Fate has dealt me an unexpected blow, most treasured friend.

How are you? Correspondence between us has ceased for about nine months. Evil fortune and muscle disease are the twin causes of it. My general health isn’t bad, but my legs are paralyzed and I can no longer move them. My soul, however, is inundated with poetry, but it comes from a well-spring of great pain and despair, not joy. Just yesterday I wrote a poem without any sadness or misery or pain because Brother ‘Ali al-Sabti met my loved ones in Lebanon and told me some very delightful news about them, promising that they would write me a letter very soon. You are the only friend of mine in Lebanon who I haven’t told about this passion because I’ve never met you without my wife being with me! So how could I say anything?

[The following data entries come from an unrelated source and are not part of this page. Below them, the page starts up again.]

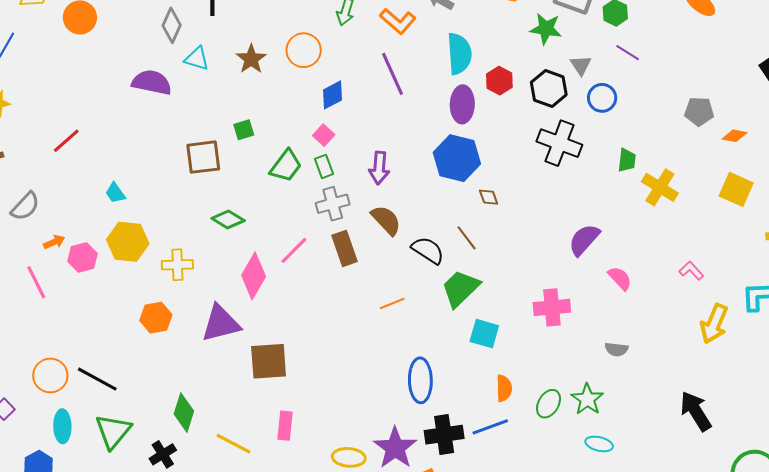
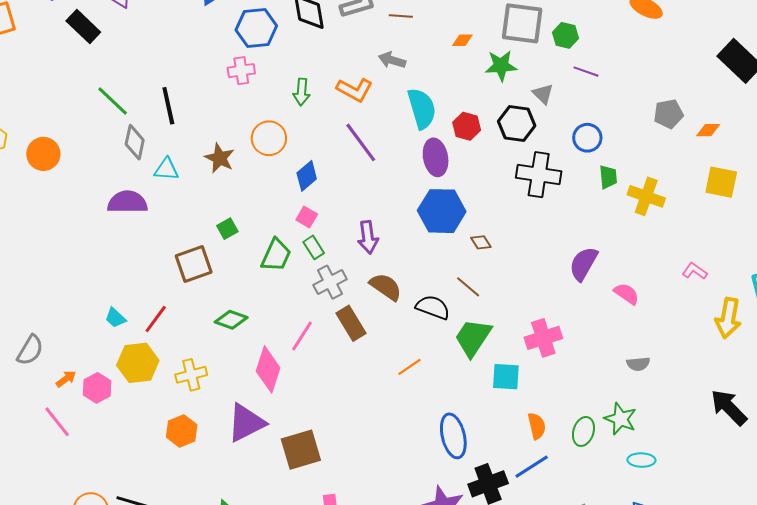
blue circle: (602, 98) -> (587, 138), moved
red line: (66, 141) -> (156, 319), moved
pink cross: (552, 307) -> (543, 338), moved

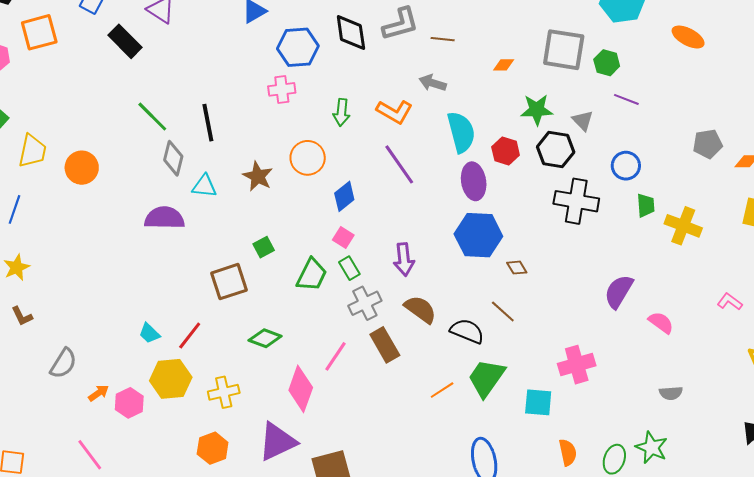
green star: (501, 66) -> (537, 110), moved
green trapezoid: (473, 338) -> (486, 378), moved
pink line: (57, 422) -> (90, 455), moved

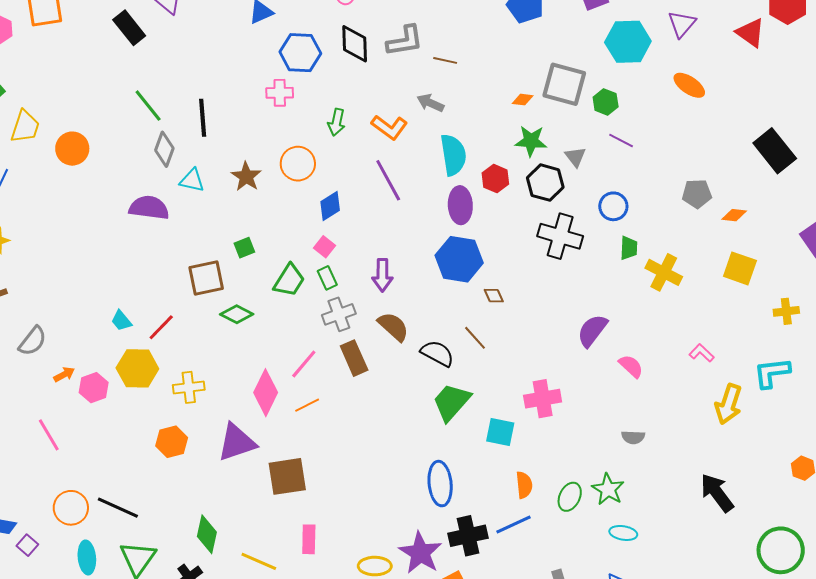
orange diamond: (504, 65) -> (523, 100), moved
green diamond: (265, 338) -> (237, 314), moved
orange line: (442, 390) -> (307, 405), moved

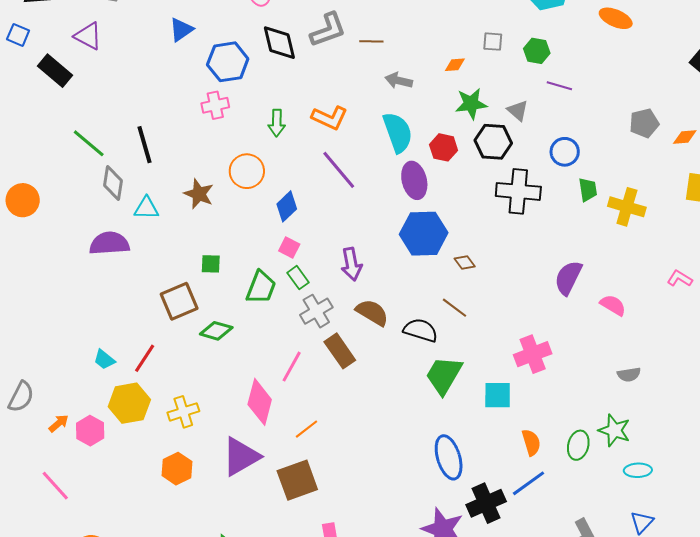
gray square: (564, 84) -> (493, 42), size x0.5
gray arrow: (430, 103) -> (399, 81), moved
green square: (244, 248) -> (211, 264), turned 35
orange line: (307, 405) -> (306, 429), moved

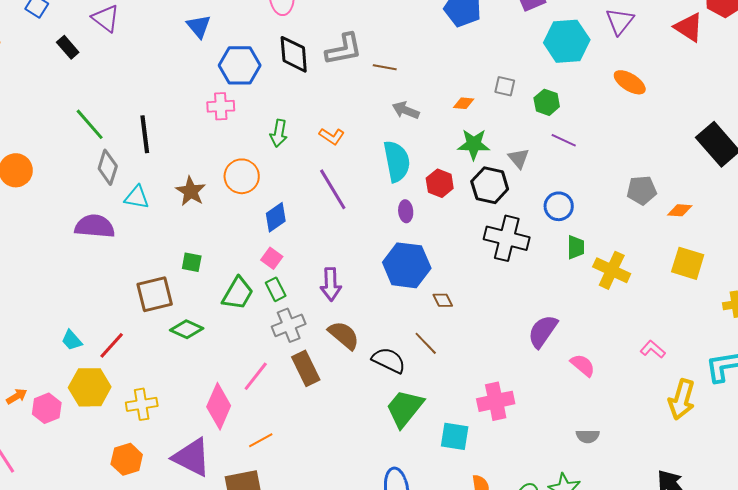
blue triangle: (181, 30) -> (199, 26), turned -44
black rectangle: (55, 71) -> (68, 47), size x0.7
orange L-shape: (330, 118) -> (332, 136), size x0.7
purple ellipse: (414, 180) -> (406, 211), size x0.6
purple triangle: (241, 457) -> (192, 457), turned 48

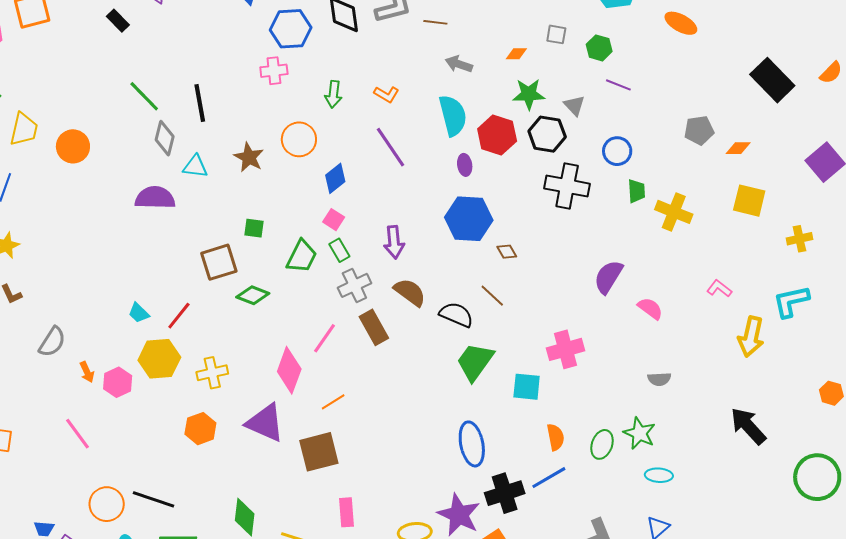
red hexagon: (440, 183) -> (497, 135), size x1.4
orange arrow: (17, 396) -> (87, 372), turned 100

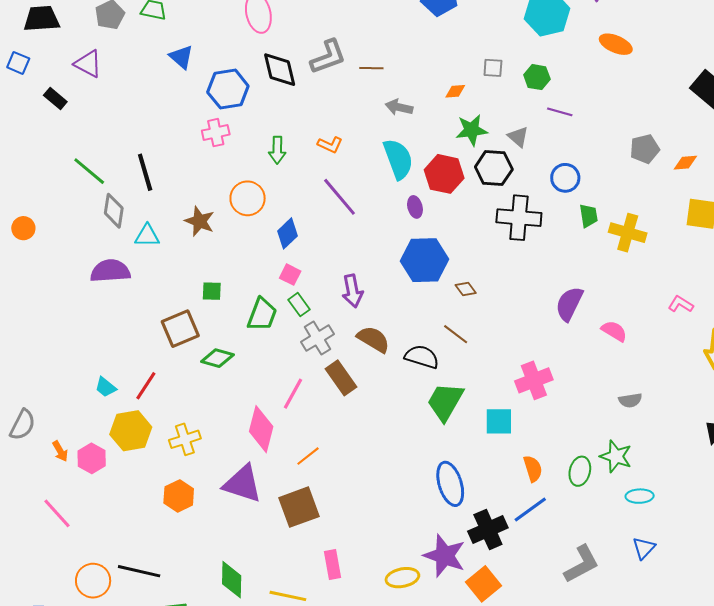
orange circle: (73, 146) -> (23, 228), size x0.7

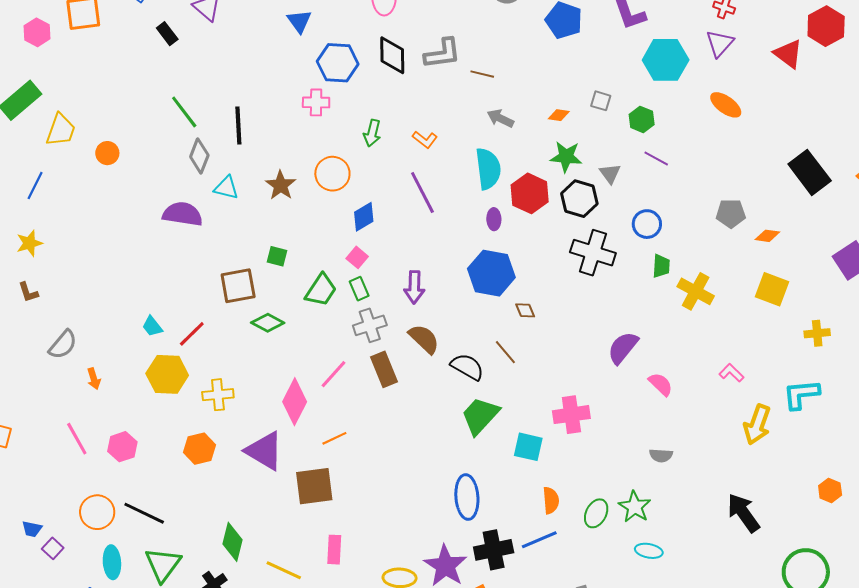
pink hexagon: (92, 458) -> (122, 447), moved

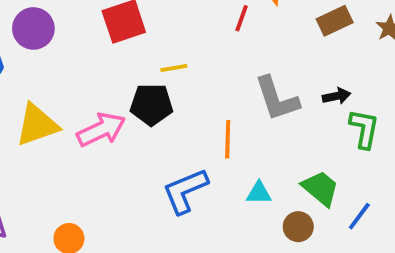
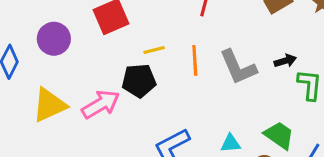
purple circle: (33, 28) -> (54, 39), moved
orange line: (228, 139) -> (195, 60), moved

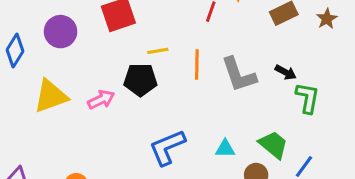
black arrow: (285, 61) -> (286, 72), turned 40
pink arrow: (101, 104) -> (101, 100), size x0.7

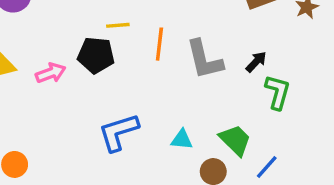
black arrow: (286, 72) -> (256, 62), turned -80

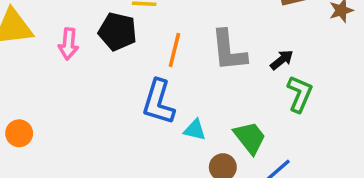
orange line: (159, 44) -> (174, 50), moved
pink arrow: (51, 73) -> (68, 44), turned 108
blue L-shape: (118, 132) -> (158, 102), moved, turned -63

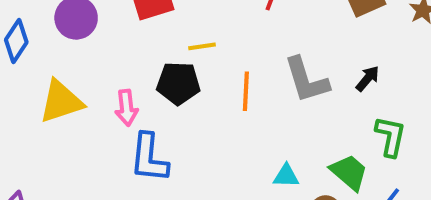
green L-shape: (300, 94) -> (390, 136), moved
blue L-shape: (158, 102) -> (149, 158), moved

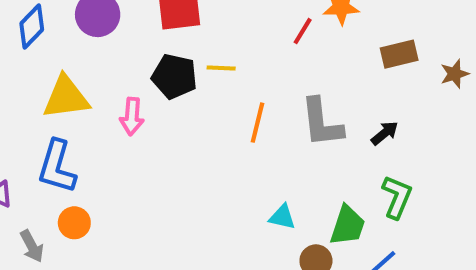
black pentagon: (178, 83) -> (174, 76), moved
blue L-shape: (149, 158) -> (57, 167), moved
green trapezoid: (349, 172) -> (348, 226), turned 57

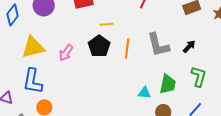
black pentagon: (174, 76) -> (99, 46), moved, turned 30
pink arrow: (132, 116) -> (66, 53), turned 36
green trapezoid: (348, 226) -> (168, 84), moved

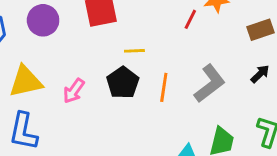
gray L-shape: (158, 45) -> (210, 84), turned -116
black arrow: (189, 46) -> (260, 74), moved

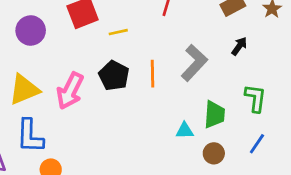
yellow line: (134, 51) -> (118, 32), moved
pink arrow: (74, 91) -> (70, 91), size x1.5

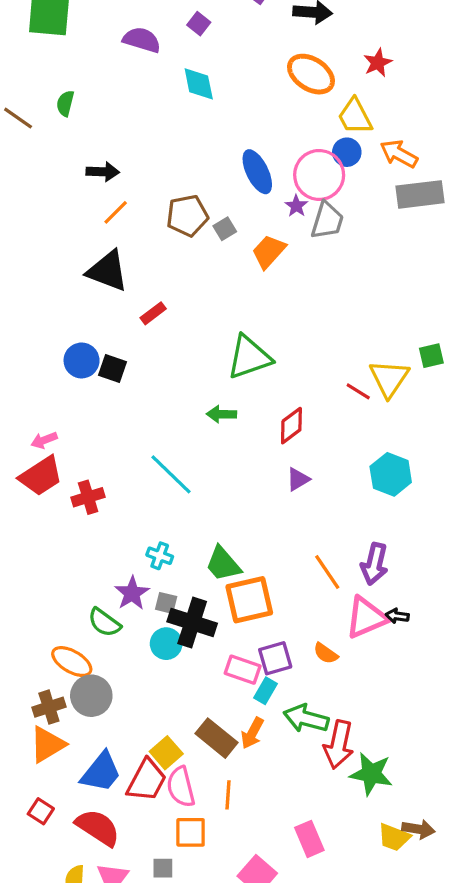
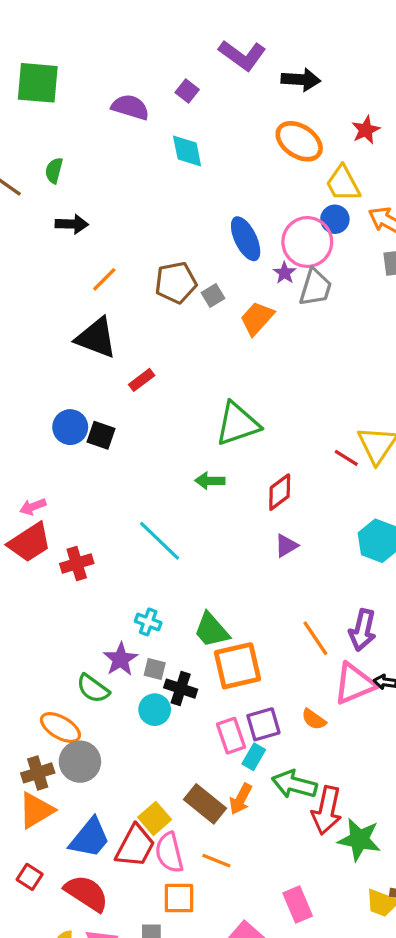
black arrow: (103, 172) -> (72, 224), moved
black cross: (192, 622) -> (181, 689), size x0.7
pink rectangle: (243, 670) -> (231, 736), turned 52
orange line: (228, 795) -> (216, 861), turned -72

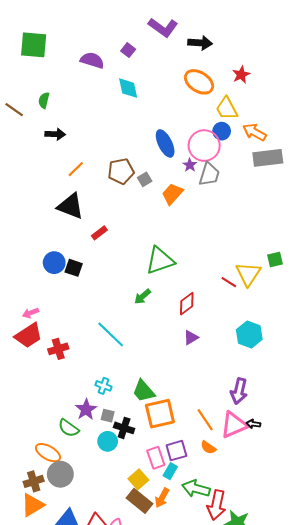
green arrow: (210, 481) -> (143, 297), turned -42
orange line: (315, 638) -> (205, 420), moved
yellow square: (155, 818) -> (138, 479), moved

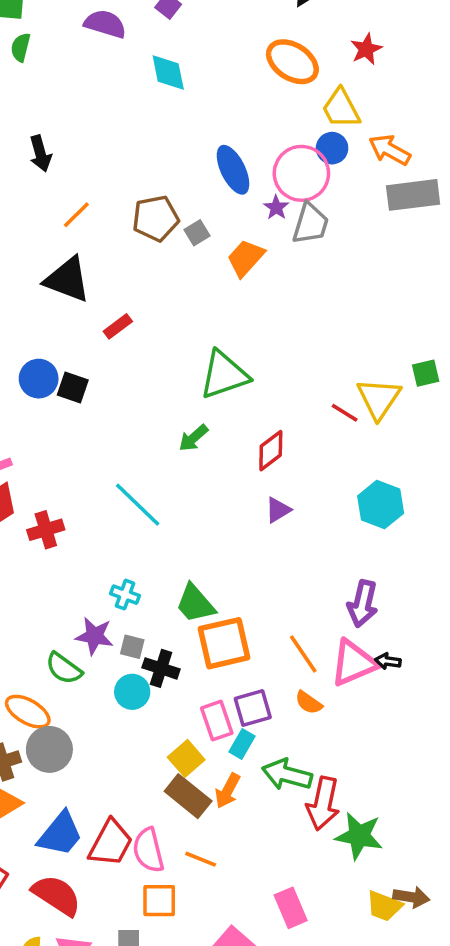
green semicircle: (44, 100) -> (21, 47), moved
black arrow: (55, 134) -> (40, 154), turned 72
purple star: (86, 409) -> (94, 636), turned -30

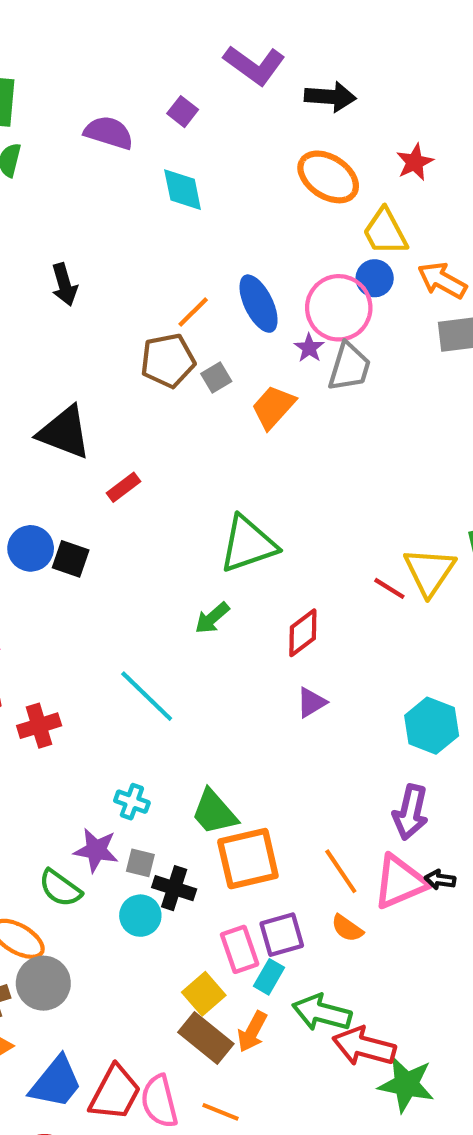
black arrow: (40, 154) -> (64, 285), moved
orange line: (76, 215) -> (193, 312), moved
cyan hexagon: (381, 505) -> (432, 726), moved
red arrow: (323, 803) -> (364, 1046), turned 93

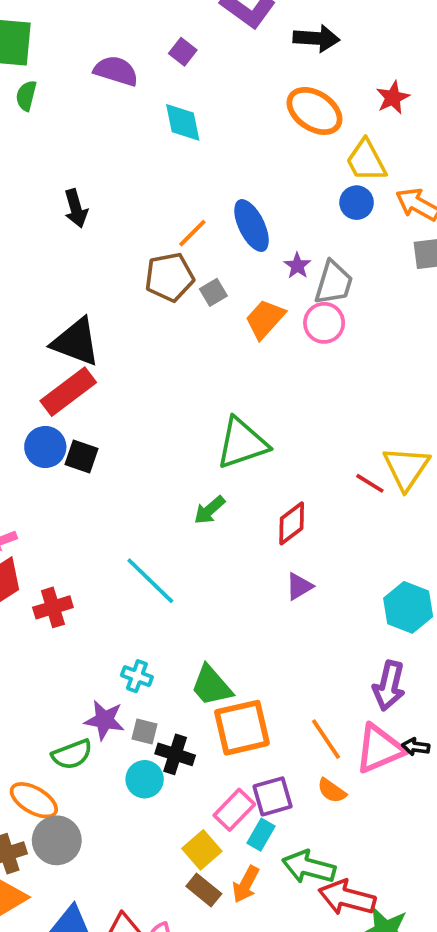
pink circle: (339, 308) -> (324, 323), moved, size x0.7
red rectangle: (123, 487) -> (68, 392), moved, size x1.8
green semicircle: (60, 888) -> (72, 754), turned -57
pink rectangle: (240, 949) -> (234, 810), turned 63
brown rectangle: (206, 1038) -> (204, 890), size x0.7

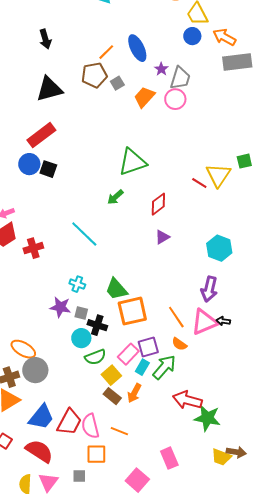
black triangle: (76, 342) -> (49, 89), moved, turned -36
green semicircle: (72, 754) -> (95, 357), moved
green arrow: (309, 867) -> (164, 367), moved, turned 116

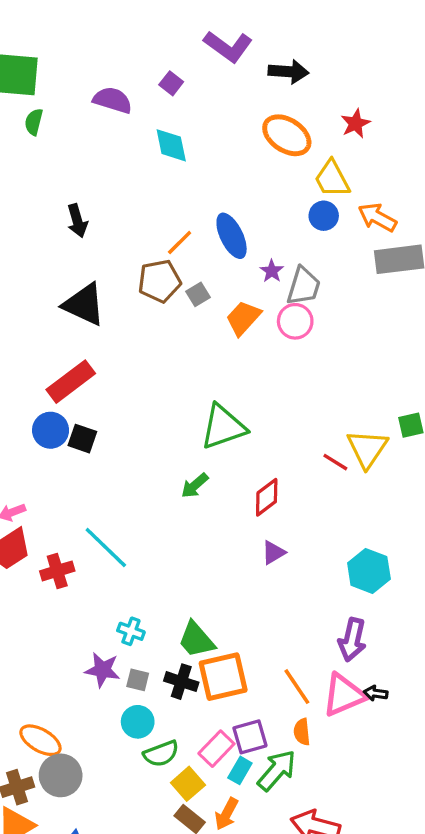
black triangle: (49, 89) -> (84, 305), turned 40
cyan line: (84, 234) -> (106, 548), moved
black cross: (97, 325) -> (181, 682), moved
orange semicircle: (179, 344) -> (302, 732), turned 49

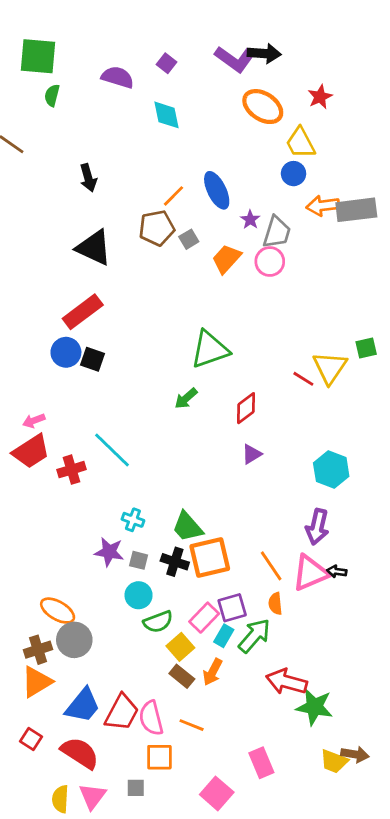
purple L-shape: (228, 46) -> (235, 59), moved
orange arrow: (377, 217) -> (323, 206), moved, turned -36

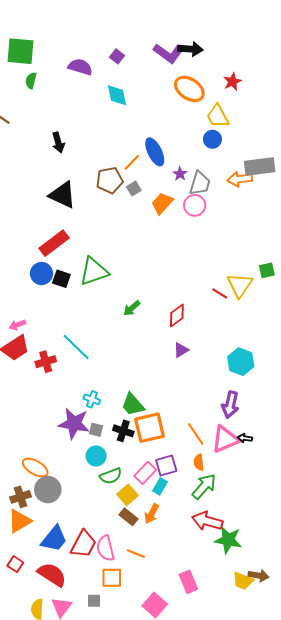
orange line: (173, 196) -> (132, 162), moved
orange arrow: (323, 206) -> (240, 179), moved
green triangle: (210, 349) -> (94, 271), moved
purple star: (109, 552) -> (74, 423), size x1.4
green arrow: (254, 636) -> (204, 486), moved

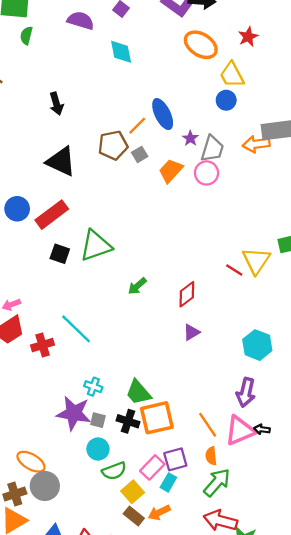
blue circle: (41, 274) -> (17, 209), moved
orange arrow: (152, 514) -> (159, 513), turned 36

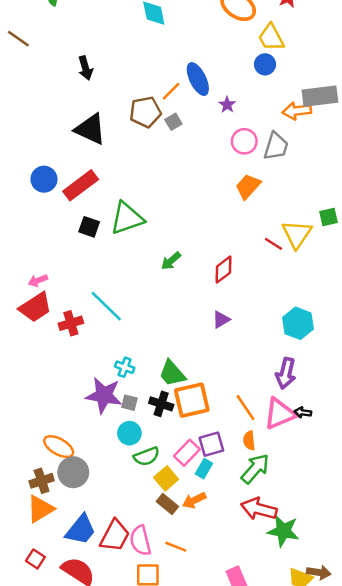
gray trapezoid: (212, 149) -> (276, 146), moved
orange trapezoid: (171, 171) -> (248, 186), moved
purple triangle: (192, 332) -> (221, 320), moved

That love has been responsible for curing me, not the medicine of that vile German female doctor without a B.A. or any other degree. Her love has cured me, just as the love of the poet Robert Browning cured the English lady poet Elizabeth Barrett of paralysis after she had been suffering from it for twenty years. The period when we met was only twenty days or less. Then my spouse drove me away like a shepherd drives the sheep before him toward the airplane stairs, then to Iraq.

Give my regards to ‘Ali al-Sabti. Give my regards to sister Khalida. My kisses to Arwad. I haven’t heard whether you have a son? What have you named him?

Sincerely,
Badr al-Sayyab

[Texts are from Majid al-Samarra’i, Rasa’il al-Sayyab (Beirut: al-Mu’assasa al-‘Arabiyya li-l-Dirasat wa-l-Nashr, 1994)].